Repo-specific auth deltas (Lab's ActionSpec.destructive confirmation model, rustarr's confirm_required/mutates, cortex's cortex:read/cortex:admin split and forced /api/* bearer, axon's full-access scope and LoopbackDev admin guard) — see "Auth / scope deltas" in references/repo-deltas.md.
Config And Secrets
Keep secrets in .env or plugin-generated private config files. Keep non-secret settings in config.toml.
Common split:
.env: API keys, bearer tokens, service URLs, OAuth client secrets, Docker runtime env, RUST_LOG.
config.toml: bind host/port, server name, OAuth mode, public URL, allowed origins, retention and resource settings.
main.rs should load dotenv before config and then dispatch modes only:
config::load_dotenv();
runtime::init_logging(stdio_mode, serve_mode);
match mode { serve => serve_http_mcp().await, stdio => serve_stdio_mcp().await, cli => run_cli().await }
Do not commit real credentials. Do not print tokens in test output, docs examples, or error messages.
Testing Pattern
Default verification should prove behavior below the network layer first, then exercise MCP transport when needed.
Use these tiers:
- Service and parser tests: action parsing, validation, defaults, destructive gates.
- Contract/mock tests: outbound HTTP method/path/query/header/body against a local mock upstream.
- Schema/static checks: action docs, MCP schema, README/help text, plugin contracts.
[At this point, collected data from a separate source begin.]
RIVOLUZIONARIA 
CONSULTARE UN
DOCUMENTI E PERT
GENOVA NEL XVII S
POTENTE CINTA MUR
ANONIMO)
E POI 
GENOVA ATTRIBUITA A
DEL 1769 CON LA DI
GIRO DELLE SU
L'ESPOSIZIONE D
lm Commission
- Live mcporter smoke: read-only MCP calls against a running server.
Preferred commands depend on the repo, but the common set is:
cargo check --all-targets --all-features
cargo nextest run
cargo test
cargo xtask contract-audit
just test-ci
bash tests/mcporter/test-mcp.sh
Use sidecar test files (src/foo_tests.rs) when tests need private items:
#[cfg(test)]
#[path = "foo_tests.rs"]
mod tests;
Live tests must assert semantic fields, not just is_error: false. Never include destructive, notification-sending, delete, update, or authorization-mutating actions in default live smoke tests unless the target is disposable and explicitly gated by env.
Repo-specific checks to look for (Lab architecture/catalog lints, rustarr tests/parity.rs, axon http_api_parity_inventory + OpenAPI checks, cortex scripts/smoke-test.sh + /api/* auth invariants) — see "Testing deltas" in references/repo-deltas.md.
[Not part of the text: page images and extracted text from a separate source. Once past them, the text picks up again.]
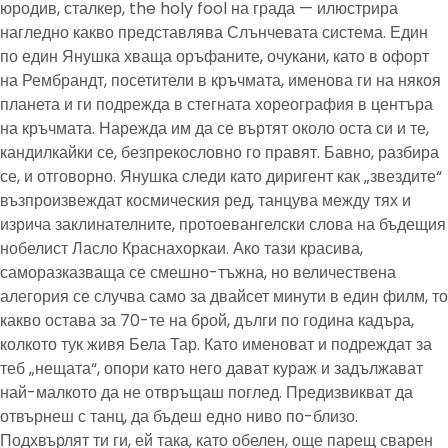
юродив, сталкер, the holy fool на града — илюстрира
нагледно какво представлява Слънчевата система. Един
по един Янушка хваща оръфаните, очукани, като в офорт
на Рембрандт, посетители в кръчмата, именова ги на някоя
планета и ги подрежда в стегната хореография в центъра
на кръчмата. Нарежда им да се въртят около оста си и те,
кандилкайки се, безпрекословно го правят. Бавно, разбира
се, и отговорно. Янушка следи като диригент как „звездите“
възпроизвеждат космическия ред, танцува между тях и
изрича заклинателните, протоевангелски слова на бъдещия
нобелист Ласло Краснахоркаи. Ако тази красива,
саморазказваща се смешно-тъжна, но величествена
алегория се случва само за двайсет минути в един филм, то
какво остава за 70-те на брой, дълги по година кадъра,
колкото тук живя Бела Тар. Като именоват и подреждат за
теб „нещата“, опори като него дават кураж и задължават
най-малкото да не отвръщаш поглед. Предизвикват да
отвърнеш с танц, да бъдеш едно ниво по-близо.
Подхвърлят ти ги, ей така, като обелен, още парещ сварен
Build And Release Conventions
Builds rely on host-level Cargo config (~/.cargo/config.toml) — mold/clang, sccache via sccache-wrapper, conservative global jobs = 4 for concurrent agents, LLVM (not Cranelift) dev backend. Keep per-repo .cargo/config.toml minimal; don't shadow global mold flags. For solo builds override with CARGO_BUILD_JOBS=16; use the release-fast profile for portable local/CI builds and full release for published artifacts. Full baseline config.toml, sccache-wrapper rationale, profile definitions, and warm-rebuild benchmarking are in references/build-release.md.
ACP Work
For ACP-specific Rust work, keep the existing ACP rules:
- Agents speak JSON-RPC 2.0 over stdio; stdout/stdin are protocol, stderr is logs only.
- Lab acts as ACP client when spawning providers such as
codex-acp.
- Use
Client.builder(), ByteStreams, .compat()/.compat_write(), and attach_session() in the runtime.
- Session-scoped requests use
send_request_to(Agent, ...); protocol-level initialize uses send_request(...).
- Read
config_options before attach_session() consumes the NewSessionResponse.
- In ACP SDK
0.13.x, provider implementations use #[async_trait::async_trait(?Send)] for the Agent trait.
When ACP behavior changes, update the ACP reference docs in this skill and verify against the SDK/codex-acp source, not memory.
Review Checklist
Before finishing Rust work, check:
- Business logic is in
app/, not transports.
- New actions have MCP + CLI parity or a documented exception.
ACTION_SPECS, schemas, help text, docs, and tests agree.
- Auth startup guards still block unsafe non-loopback no-auth binds.
- Scope checks deny unknown actions and keep
help public only by design.
- Config examples keep secrets out of committed files.
- Tests include the narrow behavior touched and any cross-surface contract impacted.
- Live verification, when run, is read-only or explicitly disposable.